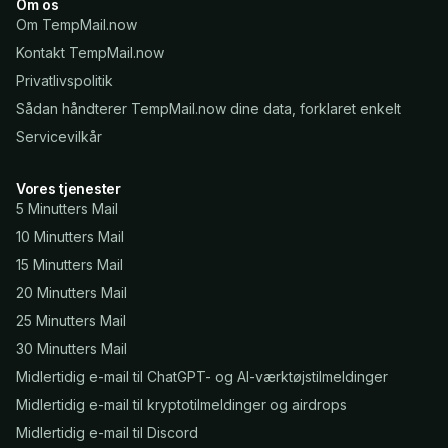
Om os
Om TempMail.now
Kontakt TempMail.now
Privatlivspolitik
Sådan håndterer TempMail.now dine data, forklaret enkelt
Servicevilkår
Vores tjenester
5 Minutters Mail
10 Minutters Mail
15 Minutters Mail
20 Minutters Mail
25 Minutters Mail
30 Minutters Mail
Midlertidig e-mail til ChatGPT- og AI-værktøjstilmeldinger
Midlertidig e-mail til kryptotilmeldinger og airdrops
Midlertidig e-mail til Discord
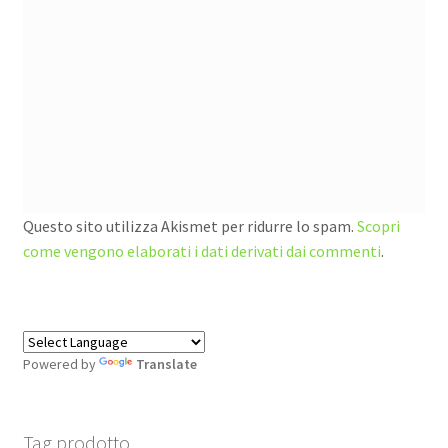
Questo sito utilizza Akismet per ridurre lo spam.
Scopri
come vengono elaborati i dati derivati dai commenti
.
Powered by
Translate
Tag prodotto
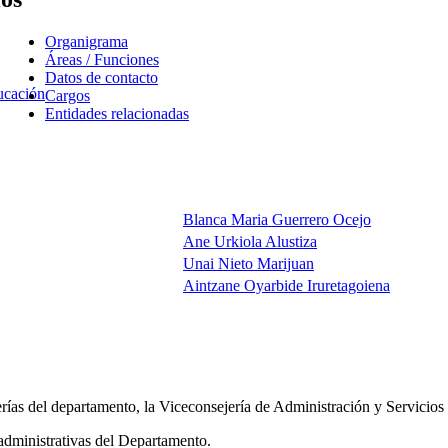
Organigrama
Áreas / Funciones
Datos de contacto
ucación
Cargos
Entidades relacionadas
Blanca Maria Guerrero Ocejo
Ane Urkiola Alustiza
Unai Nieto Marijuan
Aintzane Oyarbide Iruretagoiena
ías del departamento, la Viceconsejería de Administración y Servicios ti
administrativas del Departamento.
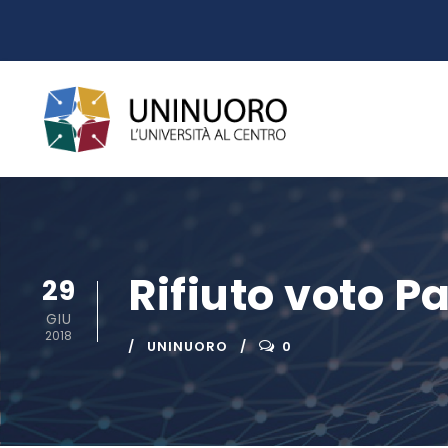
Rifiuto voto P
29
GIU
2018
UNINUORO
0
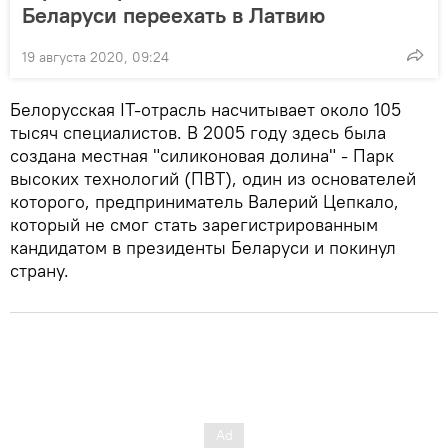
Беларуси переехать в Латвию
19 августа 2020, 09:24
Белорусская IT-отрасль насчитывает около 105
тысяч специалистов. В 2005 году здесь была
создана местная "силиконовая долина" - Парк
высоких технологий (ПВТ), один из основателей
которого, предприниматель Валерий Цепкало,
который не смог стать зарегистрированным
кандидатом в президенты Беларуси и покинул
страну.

==

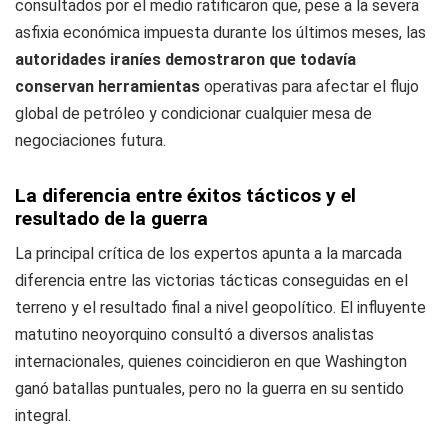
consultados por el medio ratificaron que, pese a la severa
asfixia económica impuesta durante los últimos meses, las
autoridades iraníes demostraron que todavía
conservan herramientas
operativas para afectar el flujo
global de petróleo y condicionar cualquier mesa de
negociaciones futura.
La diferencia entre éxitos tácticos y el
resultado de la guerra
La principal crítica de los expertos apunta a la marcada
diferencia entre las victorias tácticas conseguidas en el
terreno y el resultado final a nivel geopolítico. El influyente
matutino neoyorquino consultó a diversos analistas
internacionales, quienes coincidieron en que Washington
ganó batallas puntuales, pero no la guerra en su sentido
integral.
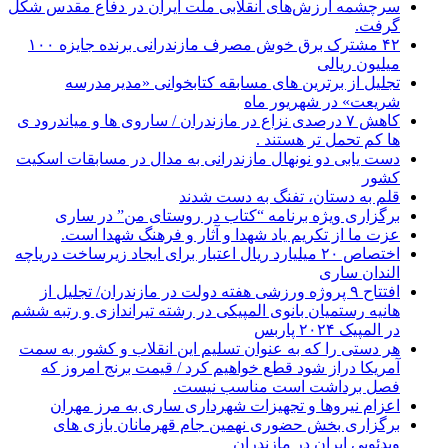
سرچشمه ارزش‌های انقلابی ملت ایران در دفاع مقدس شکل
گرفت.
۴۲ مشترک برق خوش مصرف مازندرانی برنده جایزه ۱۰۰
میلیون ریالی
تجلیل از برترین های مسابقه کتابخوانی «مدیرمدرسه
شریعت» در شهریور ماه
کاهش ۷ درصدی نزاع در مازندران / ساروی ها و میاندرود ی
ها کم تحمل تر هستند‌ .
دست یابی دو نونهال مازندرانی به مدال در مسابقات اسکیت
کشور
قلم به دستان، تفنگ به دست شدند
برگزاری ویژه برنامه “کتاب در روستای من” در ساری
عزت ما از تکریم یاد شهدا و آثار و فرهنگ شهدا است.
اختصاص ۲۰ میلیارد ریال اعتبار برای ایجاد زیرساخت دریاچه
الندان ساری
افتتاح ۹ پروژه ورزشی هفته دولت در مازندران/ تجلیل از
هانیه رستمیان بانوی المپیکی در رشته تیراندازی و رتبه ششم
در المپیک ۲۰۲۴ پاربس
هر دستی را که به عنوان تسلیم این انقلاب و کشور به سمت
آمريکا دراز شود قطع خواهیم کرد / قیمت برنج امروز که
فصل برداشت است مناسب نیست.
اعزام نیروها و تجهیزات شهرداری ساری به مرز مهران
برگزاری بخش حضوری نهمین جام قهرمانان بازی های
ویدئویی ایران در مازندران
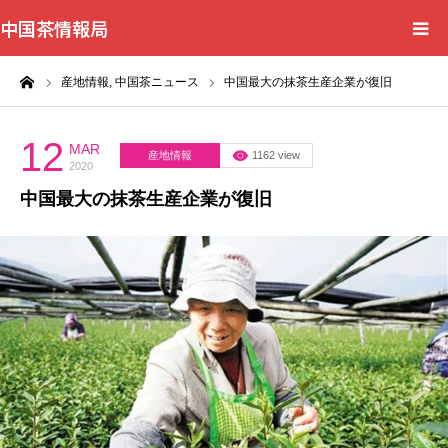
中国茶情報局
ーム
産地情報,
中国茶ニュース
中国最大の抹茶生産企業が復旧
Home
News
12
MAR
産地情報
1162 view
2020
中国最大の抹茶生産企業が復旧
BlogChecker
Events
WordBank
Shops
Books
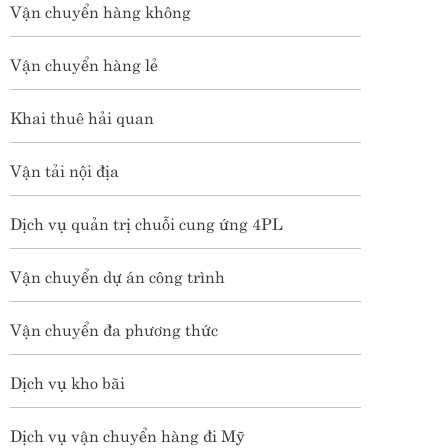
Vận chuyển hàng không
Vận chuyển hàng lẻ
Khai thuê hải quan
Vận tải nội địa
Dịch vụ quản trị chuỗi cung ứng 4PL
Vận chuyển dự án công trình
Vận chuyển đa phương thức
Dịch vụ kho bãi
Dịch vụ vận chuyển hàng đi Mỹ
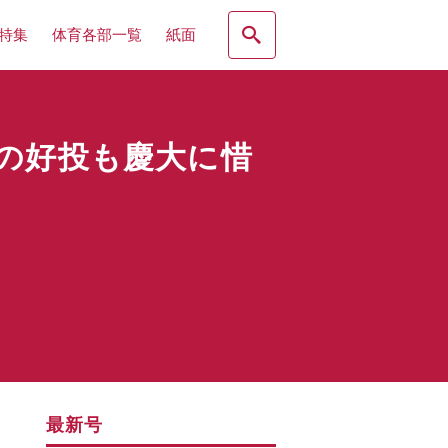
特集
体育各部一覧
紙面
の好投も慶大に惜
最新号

---

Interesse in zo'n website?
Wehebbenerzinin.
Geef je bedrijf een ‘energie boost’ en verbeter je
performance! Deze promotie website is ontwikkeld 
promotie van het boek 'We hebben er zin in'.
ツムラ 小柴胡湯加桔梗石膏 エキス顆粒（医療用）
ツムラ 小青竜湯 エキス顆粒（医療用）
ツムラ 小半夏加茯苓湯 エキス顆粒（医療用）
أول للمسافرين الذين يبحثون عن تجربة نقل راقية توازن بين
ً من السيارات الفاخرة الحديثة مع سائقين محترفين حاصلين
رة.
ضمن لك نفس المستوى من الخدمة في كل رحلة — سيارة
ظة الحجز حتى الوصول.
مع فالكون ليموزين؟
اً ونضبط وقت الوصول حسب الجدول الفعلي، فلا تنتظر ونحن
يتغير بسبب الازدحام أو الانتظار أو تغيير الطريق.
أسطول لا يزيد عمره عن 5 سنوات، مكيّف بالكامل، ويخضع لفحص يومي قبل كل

## YOUR GOAL
Tell how many lines in the material hold the word "hàng". Reply with the number only.

## RESULT BELOW
3